A second known possibility consists in making use of ultrasonic transducers as sound sources, which either have the form of spheroidal caps or are focussed by application of lens systems. However, the greatest difficulty during application of ultrasonic transmitters consists in securing the high energy densities required. According to experience, pressure amplitudes of the order of magnitude of 2000 bar are needed for destruction of concretions. Lens systems are hardly applicable for this reason, because reflection and absorption in the lens material cause excessive losses. Ultrasonic transducers in the form of spheroidal caps are satisfactorily appropriate for the continuous emission of ultrasonic oscillation, but the application of continuous ultrasonic oscillation to a concretion formed within the body is impossible because burning of normal healthy body tissue in the vicinity of the concretion would be unavoidable at the high energy density required.
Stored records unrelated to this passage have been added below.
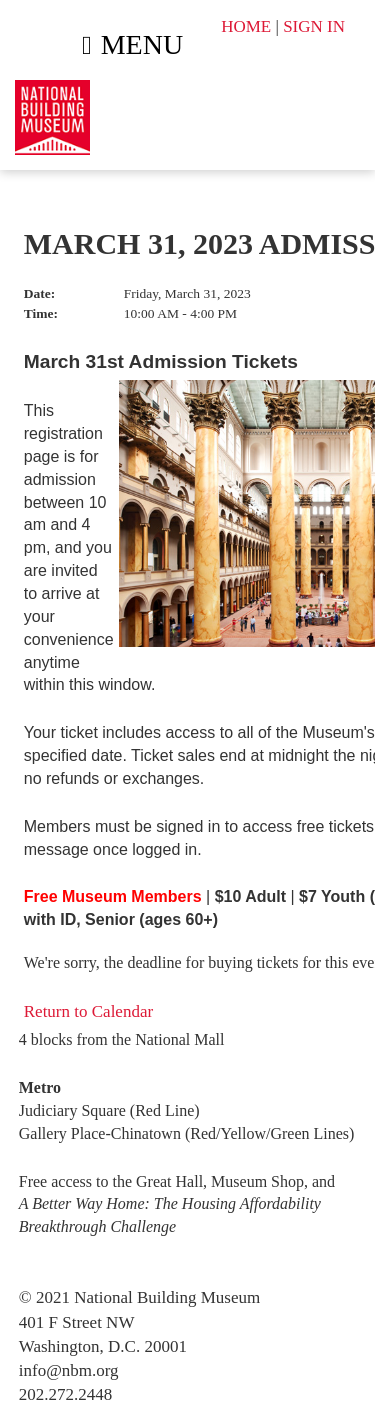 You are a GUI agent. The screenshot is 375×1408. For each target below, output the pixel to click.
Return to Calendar (88, 1011)
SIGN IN (314, 26)
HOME (246, 26) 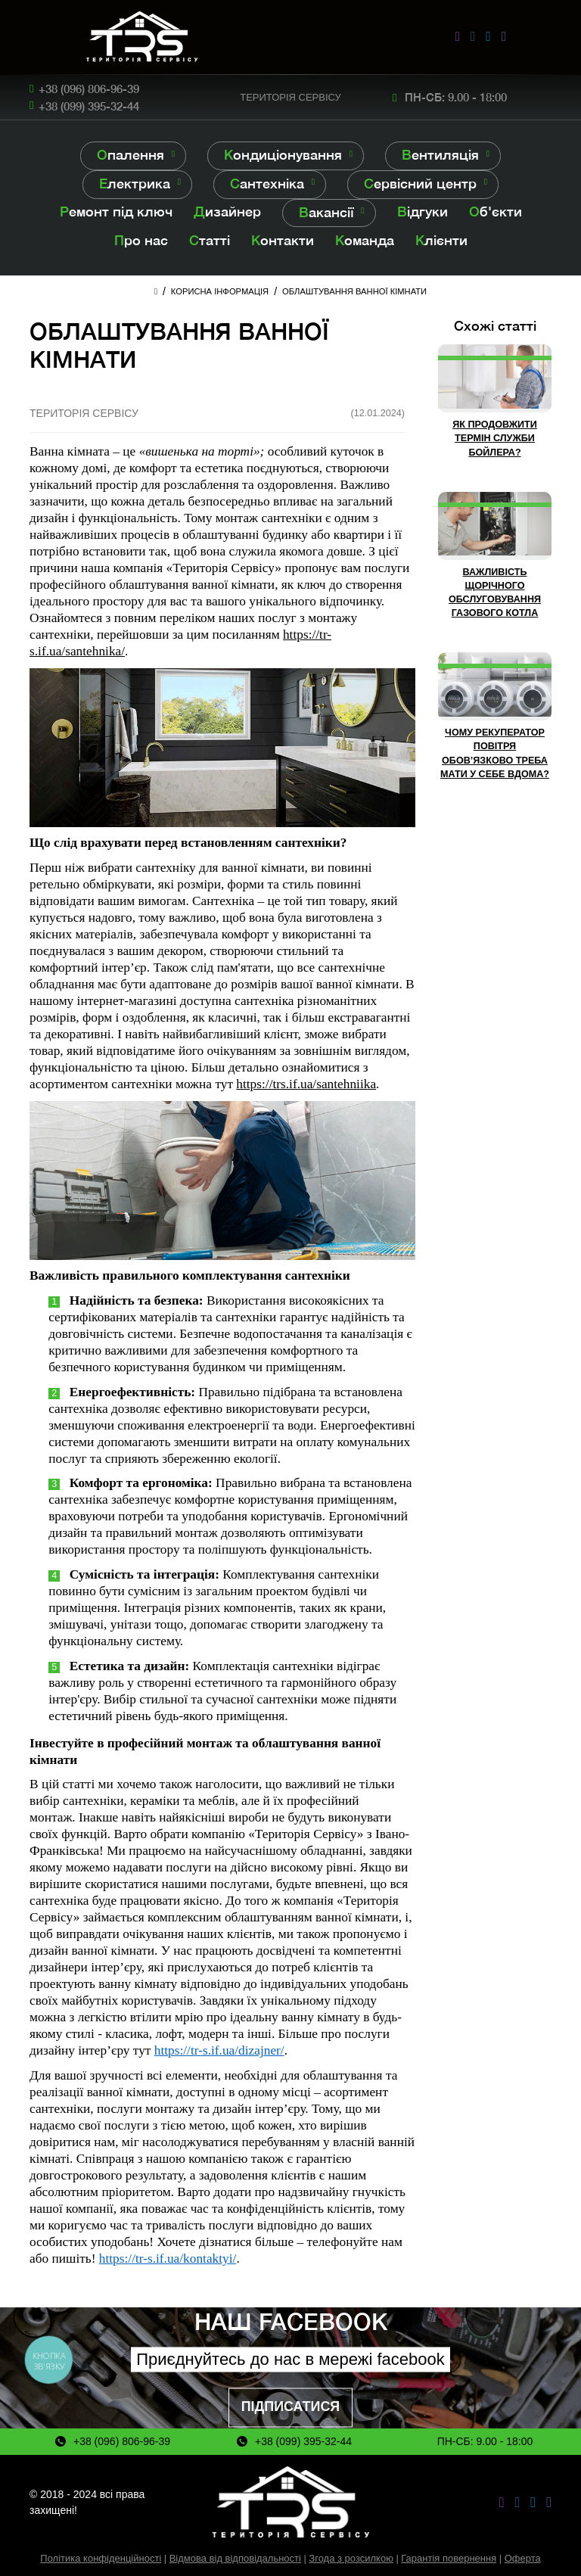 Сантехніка (267, 183)
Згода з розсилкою (351, 2558)
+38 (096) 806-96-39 (89, 88)
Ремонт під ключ (116, 211)
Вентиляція (440, 155)
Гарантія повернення (448, 2558)
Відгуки (422, 211)
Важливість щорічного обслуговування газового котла (495, 593)
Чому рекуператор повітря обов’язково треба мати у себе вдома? (494, 753)
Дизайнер (227, 211)
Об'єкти (495, 211)
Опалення (130, 155)
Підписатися (290, 2406)
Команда (364, 240)
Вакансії (326, 212)
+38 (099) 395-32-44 (89, 106)
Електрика (134, 183)
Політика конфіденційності (100, 2558)
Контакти (282, 240)
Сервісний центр (420, 183)
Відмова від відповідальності (235, 2558)
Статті (209, 240)
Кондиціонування (283, 155)
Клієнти (441, 240)
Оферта (523, 2558)
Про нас (141, 240)
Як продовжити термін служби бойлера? (494, 438) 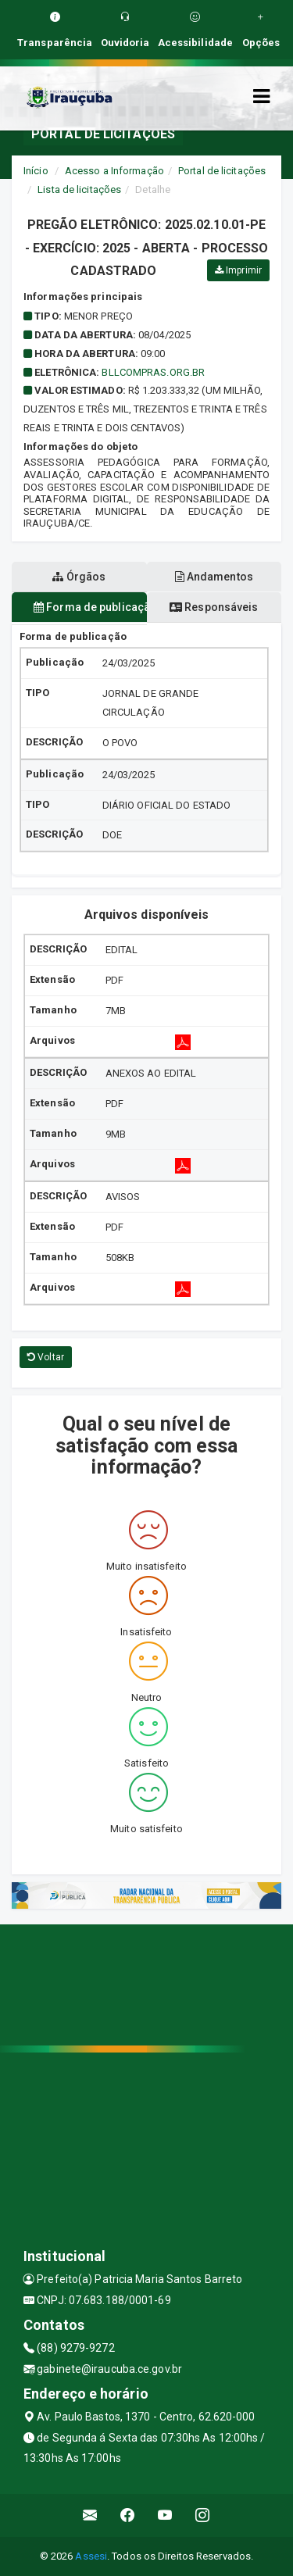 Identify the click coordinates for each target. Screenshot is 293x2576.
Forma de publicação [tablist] (90, 607)
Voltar (45, 1357)
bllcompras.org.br (153, 372)
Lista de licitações (79, 189)
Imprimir (238, 270)
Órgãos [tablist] (78, 576)
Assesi (91, 2556)
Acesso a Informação (114, 171)
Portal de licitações (222, 171)
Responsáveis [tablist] (214, 607)
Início (35, 171)
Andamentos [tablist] (214, 576) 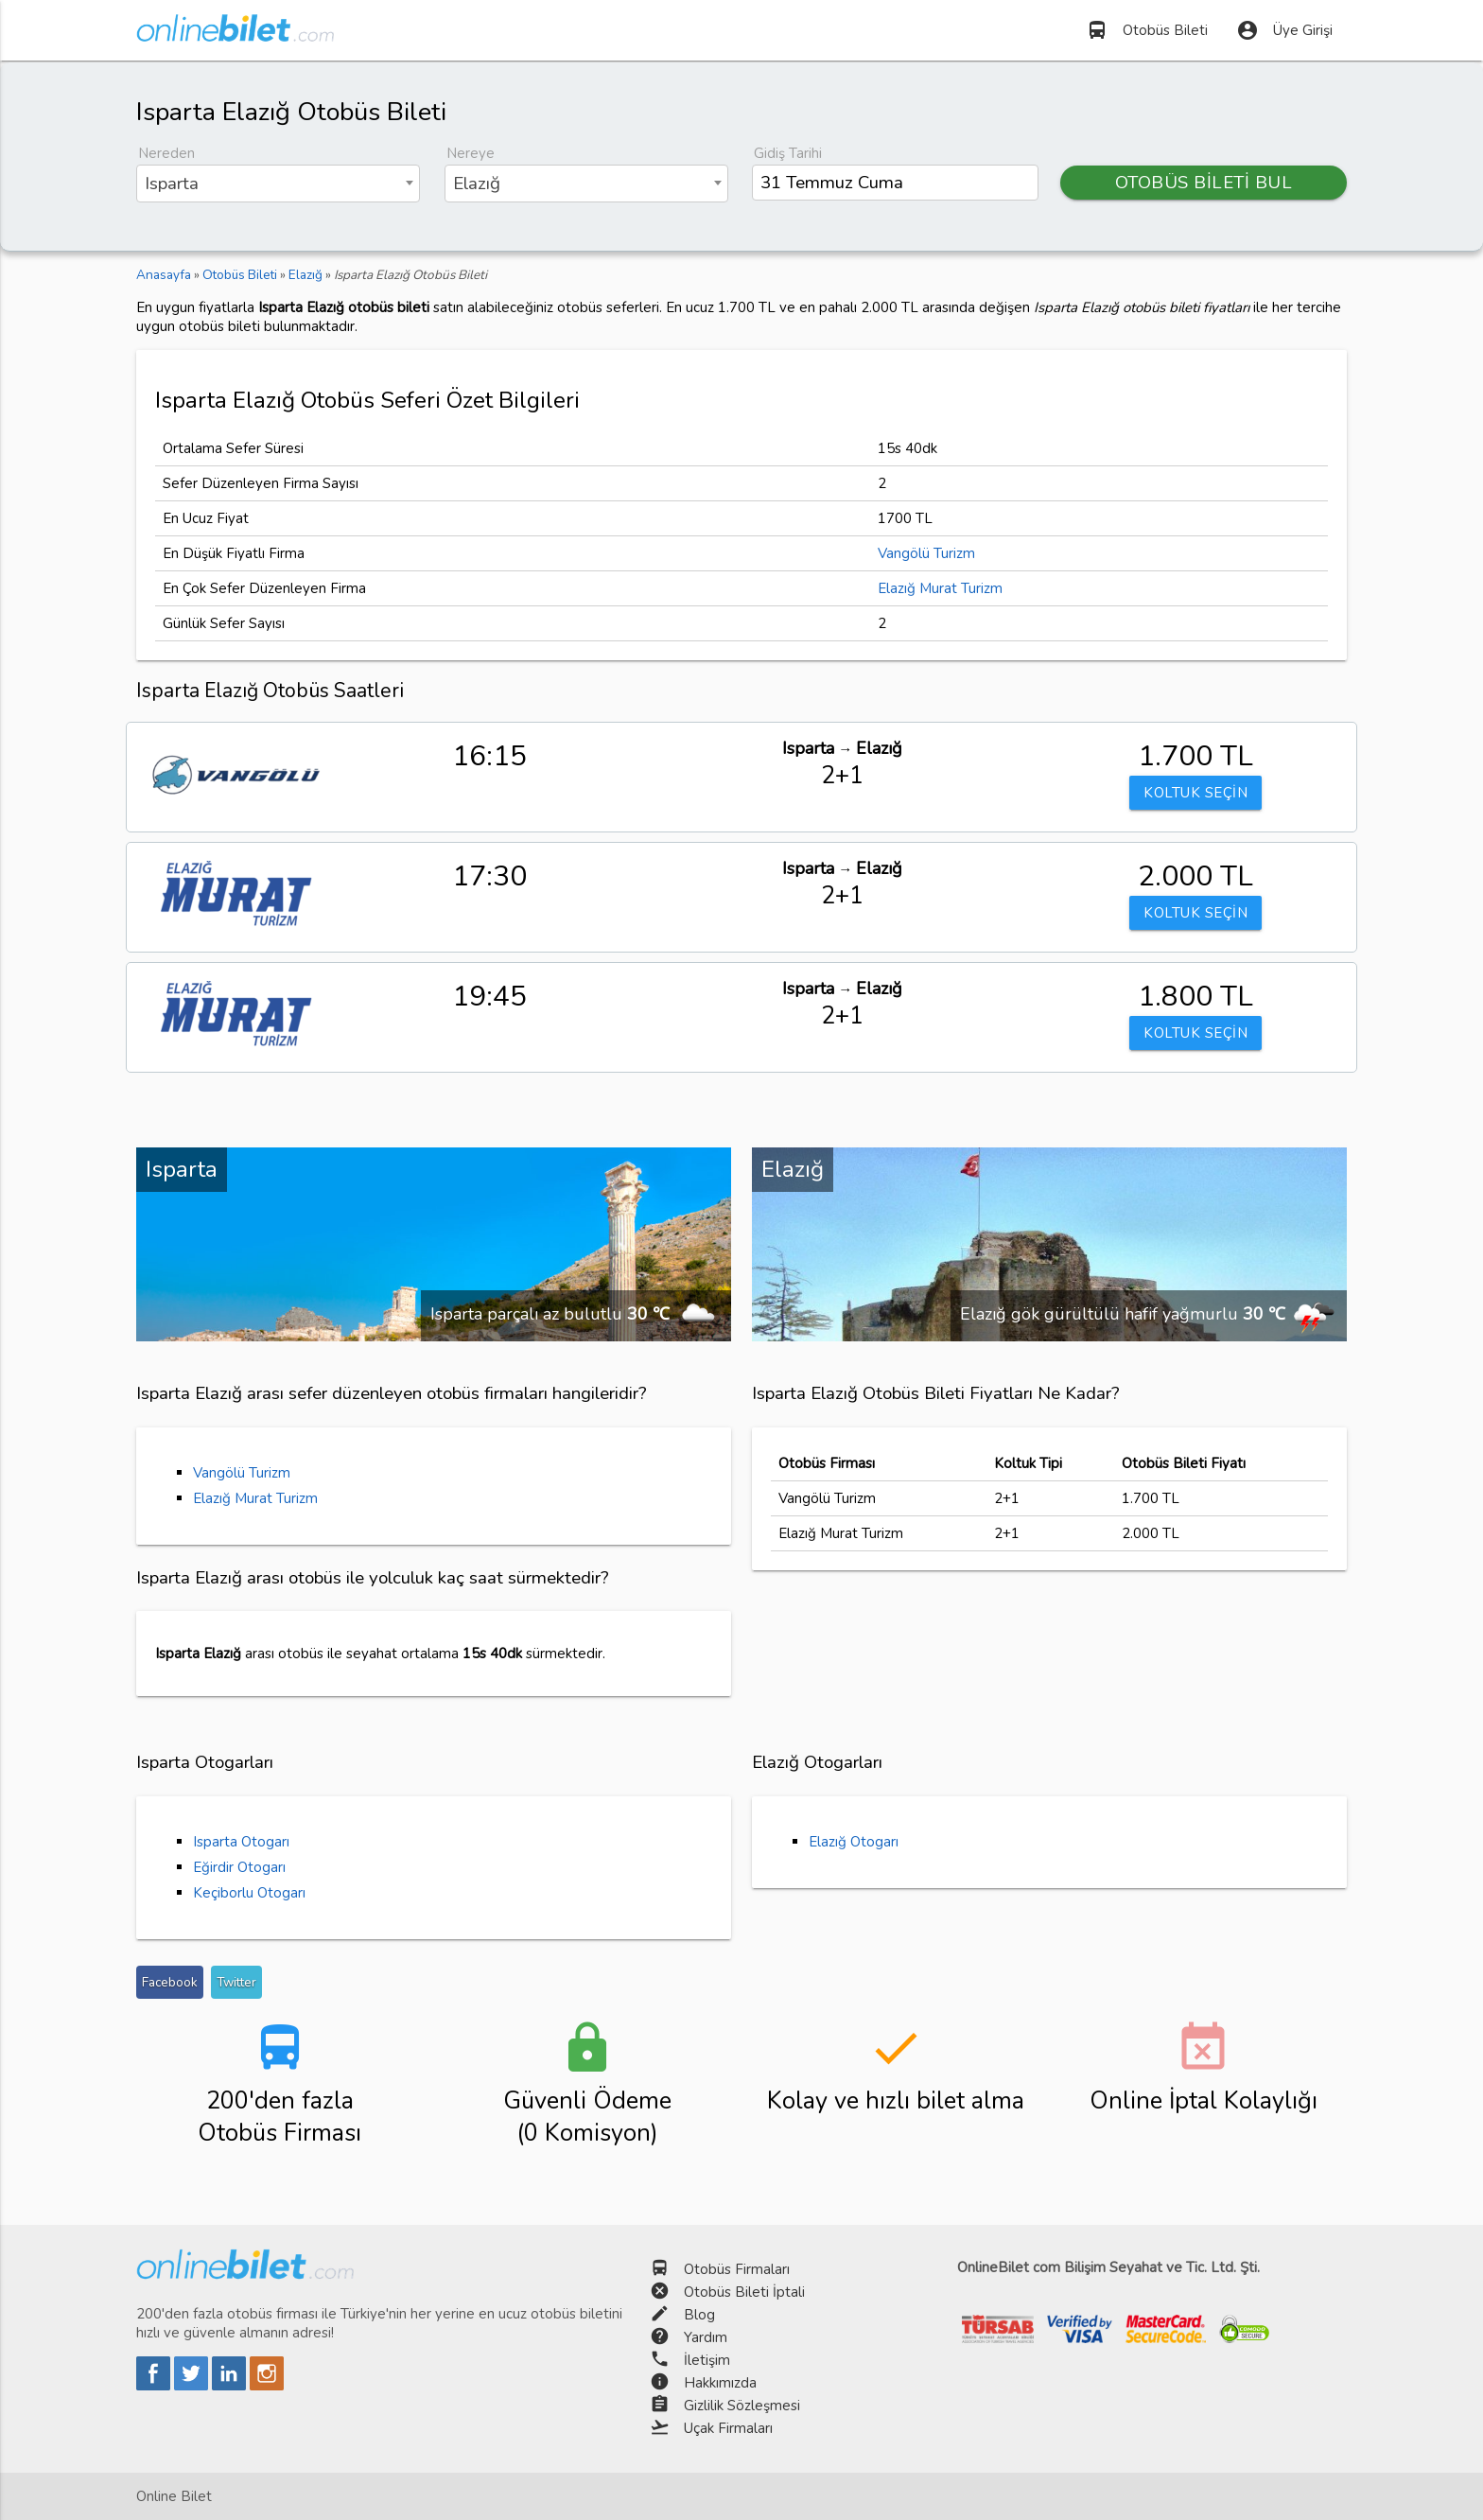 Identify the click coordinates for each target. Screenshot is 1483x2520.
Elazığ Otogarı (854, 1841)
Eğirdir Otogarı (239, 1867)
In principle, shock waves may also be generated with ultrasonic transducers in the form of spheroidal caps, but this presupposes an extremely high load-bearing capacity of the transducer elements because the resonance increase of the oscillation amplitude occurring during continual energisation cannot be exploited whilst doing so. Ultrasonic transducers in the form of spheroidal caps are commonly produced as piezoceramic appliances, e.g. based on barium titanate, by being pressed into shape, sintered and then polarised radially. Since the variation in the thickness of the material caused by the action of the electrical charge applied is always combined with a transverse contraction at the same time, such spheroidal ceramic caps are destroyed very rapidly during pulse excitation at high voltages. Special measures are needed for this reason, to secure the high load-bearing capacity required.
On the other hand, piezoelectric transducers have the advantage that the pulses which they generate may be reproduced and metered perfectly and that their service life, subject to appropriate construction, is considerably greater than that of spark gaps. Another advantage of piezoelectric transmitters is that it is possible to utilise one and the same transmitter to generate the shock waves as well as to locate the concretion. Since different tissue structures have to be transirradiated between the surface of the body and the concretion, there is always the risk that the focus may be displaced by sound refraction, so that perfect alignment on the locus of the concretion, e.g. determined by X-rays, is possible. However, adjustment defects of this kind cannot arise, if ultrasonic pulses radiated at low power by the shock wave transducer itself are utilised for location.
Experience shows that it is inappropriate to expose the whole concretion which is to be destroyed to the shock wave at the same time, and that it is more advantageous to concentrate the power successively in chronological sequence on separate sections of the concretion. As a matter of fact, comparatively large fragments are formed in the first case, whereof the removal by natural means is frequently still impossible, whereas, in the second case, the concretion disintegrates into minute and almost dust-like fragments which may be removable by natural means. Accordingly, the main object of the invention consists in concentrating the sonic energy emitted by a piezoelectric transducer on a minimum cross-section and in limiting the required total output.